Find the string "bounding" in the data, and copy out each line that has it.
======== Given records ========
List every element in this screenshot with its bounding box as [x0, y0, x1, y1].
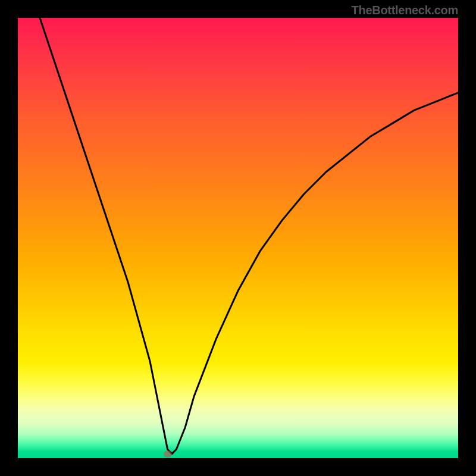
watermark-text: TheBottleneck.com: [352, 4, 458, 17]
chart-frame: TheBottleneck.com: [0, 0, 476, 476]
plot-background: [18, 18, 458, 458]
curve-svg: [18, 18, 458, 458]
minimum-marker: [164, 450, 172, 458]
bottleneck-curve: [40, 18, 458, 454]
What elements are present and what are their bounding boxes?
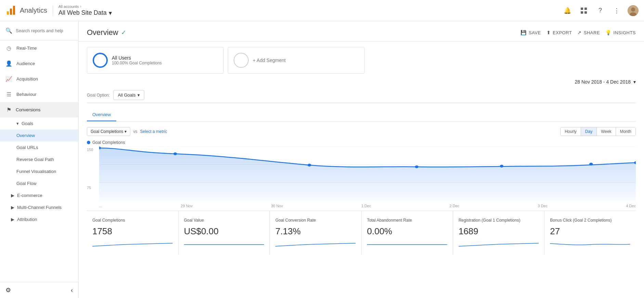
x-label-29nov: 29 Nov	[181, 204, 193, 208]
audience-icon: 👤	[5, 60, 12, 67]
metric-dropdown-chevron: ▾	[124, 129, 127, 134]
time-btn-day[interactable]: Day	[581, 127, 596, 136]
metric-value: 27	[550, 226, 630, 237]
page-title-row: Overview ✓	[87, 28, 126, 37]
metric-label: Goal Conversion Rate	[275, 218, 356, 223]
segment-sub: 100.00% Goal Completions	[112, 61, 162, 65]
goals-expand-icon: ▾	[16, 121, 19, 126]
insights-button[interactable]: 💡 INSIGHTS	[605, 30, 636, 35]
sidebar-item-goals-overview[interactable]: Overview	[0, 129, 78, 141]
apps-grid-button[interactable]	[578, 5, 589, 16]
metric-card-bonus-click: Bonus Click (Goal 2 Completions) 27	[544, 211, 636, 255]
goals-section-header[interactable]: ▾ Goals	[0, 117, 78, 129]
settings-icon[interactable]: ⚙	[5, 286, 11, 294]
svg-point-16	[415, 165, 418, 168]
svg-rect-1	[10, 9, 12, 15]
sidebar-item-audience[interactable]: 👤 Audience	[0, 56, 78, 71]
metric-card-value: Goal Value US$0.00	[179, 211, 270, 255]
x-label-1dec: 1 Dec	[361, 204, 371, 208]
search-bar[interactable]: 🔍 Search reports and help	[0, 21, 78, 40]
logo-area: Analytics	[5, 5, 53, 16]
metric-value: 1689	[459, 226, 539, 237]
y-label-75: 75	[87, 186, 99, 190]
chart-controls: Goal Completions ▾ vs Select a metric Ho…	[87, 127, 636, 136]
date-range[interactable]: 28 Nov 2018 - 4 Dec 2018 ▾	[87, 79, 636, 85]
breadcrumb: All accounts ›	[58, 4, 112, 9]
time-btn-hourly[interactable]: Hourly	[561, 127, 581, 136]
avatar[interactable]	[628, 5, 639, 16]
x-label-3dec: 3 Dec	[538, 204, 548, 208]
date-range-dropdown-icon: ▾	[633, 79, 636, 85]
add-segment-label: + Add Segment	[253, 58, 286, 63]
realtime-icon: ◷	[5, 45, 12, 51]
tab-overview[interactable]: Overview	[87, 109, 116, 121]
x-label-30nov: 30 Nov	[271, 204, 283, 208]
chart-container: 150 75	[87, 146, 636, 208]
export-button[interactable]: ⬆ EXPORT	[547, 30, 572, 35]
time-btn-week[interactable]: Week	[596, 127, 615, 136]
svg-rect-6	[584, 11, 587, 14]
goal-dropdown[interactable]: All Goals ▾	[113, 90, 144, 100]
metric-card-abandonment: Total Abandonment Rate 0.00%	[362, 211, 453, 255]
add-segment-card[interactable]: + Add Segment	[228, 47, 365, 74]
goal-option-row: Goal Option: All Goals ▾	[87, 87, 636, 103]
sparkline-completions	[92, 239, 173, 250]
sidebar-item-attribution[interactable]: ▶ Attribution	[0, 213, 78, 225]
export-icon: ⬆	[547, 30, 551, 35]
metric-primary-dropdown[interactable]: Goal Completions ▾	[87, 127, 130, 136]
sidebar-item-reverse-goal-path[interactable]: Reverse Goal Path	[0, 153, 78, 165]
sidebar-item-acquisition[interactable]: 📈 Acquisition	[0, 71, 78, 87]
acquisition-icon: 📈	[5, 76, 12, 82]
header: Analytics All accounts › All Web Site Da…	[0, 0, 644, 21]
content-area: All Users 100.00% Goal Completions + Add…	[79, 41, 644, 260]
sidebar-item-ecommerce[interactable]: ▶ E-commerce	[0, 189, 78, 201]
metric-card-conversion-rate: Goal Conversion Rate 7.13%	[270, 211, 362, 255]
save-button[interactable]: 💾 SAVE	[521, 30, 541, 35]
sidebar-item-goal-urls[interactable]: Goal URLs	[0, 141, 78, 153]
sparkline-value	[184, 239, 264, 250]
svg-point-17	[500, 165, 503, 167]
sidebar-item-multichannel[interactable]: ▶ Multi-Channel Funnels	[0, 201, 78, 213]
time-btn-month[interactable]: Month	[616, 127, 635, 136]
attribution-expand-icon: ▶	[11, 217, 14, 222]
metric-label: Total Abandonment Rate	[367, 218, 447, 223]
sidebar-item-goal-flow[interactable]: Goal Flow	[0, 177, 78, 189]
chart-x-labels: ... 29 Nov 30 Nov 1 Dec 2 Dec 3 Dec 4 De…	[99, 201, 636, 208]
time-range-buttons: Hourly Day Week Month	[560, 127, 636, 136]
more-options-button[interactable]: ⋮	[611, 5, 622, 16]
status-icon: ✓	[121, 29, 126, 36]
sidebar-item-realtime[interactable]: ◷ Real-Time	[0, 40, 78, 56]
avatar-icon	[628, 5, 639, 16]
chart-svg	[99, 146, 636, 201]
analytics-logo-icon	[5, 5, 16, 16]
notifications-button[interactable]: 🔔	[562, 5, 573, 16]
segment-info: All Users 100.00% Goal Completions	[112, 55, 162, 65]
vs-text: vs	[133, 129, 137, 134]
x-label-4dec: 4 Dec	[626, 204, 636, 208]
segments-row: All Users 100.00% Goal Completions + Add…	[87, 47, 636, 74]
multichannel-expand-icon: ▶	[11, 205, 14, 210]
metric-label: Bonus Click (Goal 2 Completions)	[550, 218, 630, 223]
main-content: Overview ✓ 💾 SAVE ⬆ EXPORT ↗ SHARE 💡	[79, 21, 644, 298]
collapse-sidebar-icon[interactable]: ‹	[71, 287, 73, 294]
page-header: Overview ✓ 💾 SAVE ⬆ EXPORT ↗ SHARE 💡	[79, 21, 644, 41]
metrics-row: Goal Completions 1758 Goal Value US$0.00	[87, 211, 636, 255]
sidebar-item-funnel-visualisation[interactable]: Funnel Visualisation	[0, 165, 78, 177]
segment-all-users: All Users 100.00% Goal Completions	[87, 47, 224, 74]
help-button[interactable]: ?	[595, 5, 606, 16]
property-selector[interactable]: All Web Site Data ▾	[58, 9, 112, 17]
metric-selector-row: Goal Completions ▾ vs Select a metric	[87, 127, 167, 136]
app-title: Analytics	[20, 7, 47, 14]
sidebar-item-conversions[interactable]: ⚑ Conversions	[0, 102, 78, 117]
svg-rect-5	[581, 11, 583, 14]
select-metric-link[interactable]: Select a metric	[140, 129, 167, 134]
metric-label: Goal Completions	[92, 218, 173, 223]
sidebar-item-behaviour[interactable]: ☰ Behaviour	[0, 87, 78, 102]
main-layout: 🔍 Search reports and help ◷ Real-Time 👤 …	[0, 21, 644, 298]
property-dropdown-icon: ▾	[109, 9, 112, 17]
metric-value: 0.00%	[367, 226, 447, 237]
behaviour-icon: ☰	[5, 91, 12, 98]
share-button[interactable]: ↗ SHARE	[577, 30, 600, 35]
chart-svg-area	[99, 146, 636, 201]
sidebar-footer: ⚙ ‹	[0, 282, 78, 298]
========
- [Final answer]:
List every element in this screenshot with its bounding box as [x0, y0, x1, y1].
What elements are present and what are their bounding boxes?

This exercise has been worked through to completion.